↓↓↓

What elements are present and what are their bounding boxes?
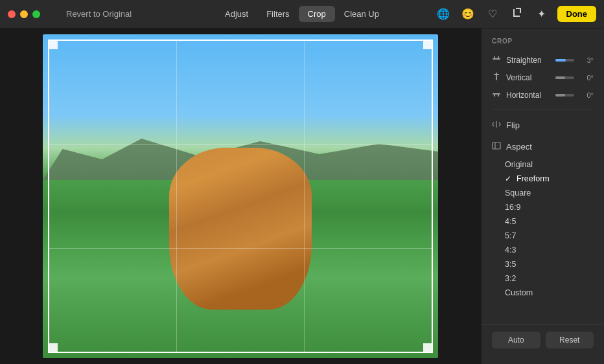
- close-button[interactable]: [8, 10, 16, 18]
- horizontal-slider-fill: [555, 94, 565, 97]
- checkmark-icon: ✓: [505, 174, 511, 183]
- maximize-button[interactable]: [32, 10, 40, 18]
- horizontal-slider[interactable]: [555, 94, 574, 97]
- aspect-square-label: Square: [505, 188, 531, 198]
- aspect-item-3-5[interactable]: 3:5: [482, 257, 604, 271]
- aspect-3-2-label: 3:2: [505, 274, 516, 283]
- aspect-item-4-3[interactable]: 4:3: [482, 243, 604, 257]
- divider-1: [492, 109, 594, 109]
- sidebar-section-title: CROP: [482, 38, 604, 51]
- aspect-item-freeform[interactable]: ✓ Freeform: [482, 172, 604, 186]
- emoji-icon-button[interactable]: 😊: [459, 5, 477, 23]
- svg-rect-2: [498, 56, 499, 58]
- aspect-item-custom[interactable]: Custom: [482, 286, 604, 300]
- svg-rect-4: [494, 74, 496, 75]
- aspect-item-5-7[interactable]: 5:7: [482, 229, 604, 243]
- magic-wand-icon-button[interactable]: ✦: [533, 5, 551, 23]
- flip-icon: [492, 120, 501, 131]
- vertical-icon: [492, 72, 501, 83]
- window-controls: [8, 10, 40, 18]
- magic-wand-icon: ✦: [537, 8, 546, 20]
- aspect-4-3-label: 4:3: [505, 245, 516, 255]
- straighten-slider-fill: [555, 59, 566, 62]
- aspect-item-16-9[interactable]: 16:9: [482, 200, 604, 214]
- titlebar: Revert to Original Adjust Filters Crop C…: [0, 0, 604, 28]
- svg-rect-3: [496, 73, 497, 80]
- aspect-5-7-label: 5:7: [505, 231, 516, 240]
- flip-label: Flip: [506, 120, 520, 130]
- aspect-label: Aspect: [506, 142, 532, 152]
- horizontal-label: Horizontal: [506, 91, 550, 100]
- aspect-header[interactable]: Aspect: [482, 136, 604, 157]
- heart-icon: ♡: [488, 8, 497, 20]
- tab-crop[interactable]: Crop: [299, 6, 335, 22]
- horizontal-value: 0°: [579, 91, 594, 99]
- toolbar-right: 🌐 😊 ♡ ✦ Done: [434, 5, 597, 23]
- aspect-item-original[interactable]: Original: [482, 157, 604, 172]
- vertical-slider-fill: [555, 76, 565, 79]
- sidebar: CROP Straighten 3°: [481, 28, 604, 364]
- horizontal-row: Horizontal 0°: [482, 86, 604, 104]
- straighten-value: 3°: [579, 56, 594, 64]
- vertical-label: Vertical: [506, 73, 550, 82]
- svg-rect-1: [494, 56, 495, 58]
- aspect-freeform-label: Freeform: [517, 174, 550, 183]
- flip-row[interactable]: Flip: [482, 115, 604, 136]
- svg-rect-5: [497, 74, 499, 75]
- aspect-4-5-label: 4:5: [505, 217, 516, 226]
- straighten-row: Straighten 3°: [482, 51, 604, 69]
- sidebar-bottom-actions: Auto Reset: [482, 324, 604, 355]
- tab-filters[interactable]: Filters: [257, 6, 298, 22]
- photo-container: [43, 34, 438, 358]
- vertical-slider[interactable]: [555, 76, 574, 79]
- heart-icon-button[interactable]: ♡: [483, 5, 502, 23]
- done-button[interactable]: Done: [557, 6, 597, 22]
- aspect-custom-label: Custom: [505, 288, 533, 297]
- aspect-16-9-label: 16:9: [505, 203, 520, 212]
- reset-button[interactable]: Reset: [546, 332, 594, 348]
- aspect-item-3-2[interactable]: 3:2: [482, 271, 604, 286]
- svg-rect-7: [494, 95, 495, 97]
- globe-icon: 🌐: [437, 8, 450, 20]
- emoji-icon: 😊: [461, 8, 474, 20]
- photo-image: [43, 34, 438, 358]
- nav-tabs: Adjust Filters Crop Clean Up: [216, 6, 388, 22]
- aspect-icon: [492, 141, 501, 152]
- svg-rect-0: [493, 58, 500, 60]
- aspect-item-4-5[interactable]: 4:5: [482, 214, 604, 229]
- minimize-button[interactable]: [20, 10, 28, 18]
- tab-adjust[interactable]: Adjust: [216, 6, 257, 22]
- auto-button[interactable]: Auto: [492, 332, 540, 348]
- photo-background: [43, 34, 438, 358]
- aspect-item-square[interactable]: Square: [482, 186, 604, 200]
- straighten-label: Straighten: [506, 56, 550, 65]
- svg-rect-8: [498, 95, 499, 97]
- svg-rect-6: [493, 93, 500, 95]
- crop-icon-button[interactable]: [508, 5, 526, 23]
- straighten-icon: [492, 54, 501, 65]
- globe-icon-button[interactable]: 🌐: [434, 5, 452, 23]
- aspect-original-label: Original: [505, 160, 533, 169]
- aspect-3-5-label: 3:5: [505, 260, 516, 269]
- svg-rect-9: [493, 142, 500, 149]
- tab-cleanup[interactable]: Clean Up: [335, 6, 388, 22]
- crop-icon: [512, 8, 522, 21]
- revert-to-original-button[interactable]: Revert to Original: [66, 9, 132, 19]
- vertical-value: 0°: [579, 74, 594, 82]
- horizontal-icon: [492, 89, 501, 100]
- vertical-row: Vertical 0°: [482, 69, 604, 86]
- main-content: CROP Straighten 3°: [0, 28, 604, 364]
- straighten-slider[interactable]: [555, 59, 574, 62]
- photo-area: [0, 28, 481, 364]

↑↑↑

The problem:
In your copy of the listing above, reproduce each line exactly and omit all pictures.

Answer to this problem:
What elements are present and what are their bounding boxes?
- close-button[interactable]: [8, 10, 16, 18]
- horizontal-slider-fill: [555, 94, 565, 97]
- checkmark-icon: ✓: [505, 174, 511, 183]
- maximize-button[interactable]: [32, 10, 40, 18]
- horizontal-slider[interactable]: [555, 94, 574, 97]
- aspect-square-label: Square: [505, 188, 531, 198]
- aspect-item-3-5[interactable]: 3:5: [482, 257, 604, 271]
- aspect-3-2-label: 3:2: [505, 274, 516, 283]
- aspect-item-4-3[interactable]: 4:3: [482, 243, 604, 257]
- divider-1: [492, 109, 594, 109]
- sidebar-section-title: CROP: [482, 38, 604, 51]
- aspect-item-freeform[interactable]: ✓ Freeform: [482, 172, 604, 186]
- emoji-icon-button[interactable]: 😊: [459, 5, 477, 23]
- svg-rect-2: [498, 56, 499, 58]
- aspect-item-custom[interactable]: Custom: [482, 286, 604, 300]
- svg-rect-4: [494, 74, 496, 75]
- aspect-item-5-7[interactable]: 5:7: [482, 229, 604, 243]
- magic-wand-icon-button[interactable]: ✦: [533, 5, 551, 23]
- flip-icon: [492, 120, 501, 131]
- vertical-icon: [492, 72, 501, 83]
- window-controls: [8, 10, 40, 18]
- magic-wand-icon: ✦: [537, 8, 546, 20]
- aspect-4-3-label: 4:3: [505, 245, 516, 255]
- straighten-slider-fill: [555, 59, 566, 62]
- aspect-item-16-9[interactable]: 16:9: [482, 200, 604, 214]
- titlebar: Revert to Original Adjust Filters Crop C…: [0, 0, 604, 28]
- svg-rect-3: [496, 73, 497, 80]
- aspect-5-7-label: 5:7: [505, 231, 516, 240]
- flip-label: Flip: [506, 120, 520, 130]
- aspect-label: Aspect: [506, 142, 532, 152]
- horizontal-label: Horizontal: [506, 91, 550, 100]
- aspect-header[interactable]: Aspect: [482, 136, 604, 157]
- heart-icon: ♡: [488, 8, 497, 20]
- tab-crop[interactable]: Crop: [299, 6, 335, 22]
- horizontal-value: 0°: [579, 91, 594, 99]
- toolbar-right: 🌐 😊 ♡ ✦ Done: [434, 5, 597, 23]
- aspect-item-original[interactable]: Original: [482, 157, 604, 172]
- vertical-slider-fill: [555, 76, 565, 79]
- sidebar: CROP Straighten 3°: [481, 28, 604, 364]
- horizontal-row: Horizontal 0°: [482, 86, 604, 104]
- straighten-value: 3°: [579, 56, 594, 64]
- vertical-label: Vertical: [506, 73, 550, 82]
- svg-rect-1: [494, 56, 495, 58]
- aspect-freeform-label: Freeform: [517, 174, 550, 183]
- flip-row[interactable]: Flip: [482, 115, 604, 136]
- svg-rect-5: [497, 74, 499, 75]
- aspect-4-5-label: 4:5: [505, 217, 516, 226]
- straighten-row: Straighten 3°: [482, 51, 604, 69]
- sidebar-bottom-actions: Auto Reset: [482, 324, 604, 355]
- tab-filters[interactable]: Filters: [257, 6, 298, 22]
- photo-container: [43, 34, 438, 358]
- vertical-slider[interactable]: [555, 76, 574, 79]
- heart-icon-button[interactable]: ♡: [483, 5, 502, 23]
- done-button[interactable]: Done: [557, 6, 597, 22]
- aspect-custom-label: Custom: [505, 288, 533, 297]
- aspect-16-9-label: 16:9: [505, 203, 520, 212]
- reset-button[interactable]: Reset: [546, 332, 594, 348]
- aspect-item-3-2[interactable]: 3:2: [482, 271, 604, 286]
- svg-rect-7: [494, 95, 495, 97]
- globe-icon: 🌐: [437, 8, 450, 20]
- emoji-icon: 😊: [461, 8, 474, 20]
- photo-image: [43, 34, 438, 358]
- nav-tabs: Adjust Filters Crop Clean Up: [216, 6, 388, 22]
- aspect-icon: [492, 141, 501, 152]
- svg-rect-0: [493, 58, 500, 60]
- aspect-item-4-5[interactable]: 4:5: [482, 214, 604, 229]
- minimize-button[interactable]: [20, 10, 28, 18]
- tab-adjust[interactable]: Adjust: [216, 6, 257, 22]
- auto-button[interactable]: Auto: [492, 332, 540, 348]
- photo-background: [43, 34, 438, 358]
- aspect-item-square[interactable]: Square: [482, 186, 604, 200]
- straighten-label: Straighten: [506, 56, 550, 65]
- svg-rect-8: [498, 95, 499, 97]
- svg-rect-6: [493, 93, 500, 95]
- crop-icon-button[interactable]: [508, 5, 526, 23]
- straighten-icon: [492, 54, 501, 65]
- globe-icon-button[interactable]: 🌐: [434, 5, 452, 23]
- aspect-original-label: Original: [505, 160, 533, 169]
- aspect-3-5-label: 3:5: [505, 260, 516, 269]
- svg-rect-9: [493, 142, 500, 149]
- tab-cleanup[interactable]: Clean Up: [335, 6, 388, 22]
- crop-icon: [512, 8, 522, 21]
- revert-to-original-button[interactable]: Revert to Original: [66, 9, 132, 19]
- vertical-value: 0°: [579, 74, 594, 82]
- horizontal-icon: [492, 89, 501, 100]
- vertical-row: Vertical 0°: [482, 69, 604, 86]
- main-content: CROP Straighten 3°: [0, 28, 604, 364]
- straighten-slider[interactable]: [555, 59, 574, 62]
- photo-area: [0, 28, 481, 364]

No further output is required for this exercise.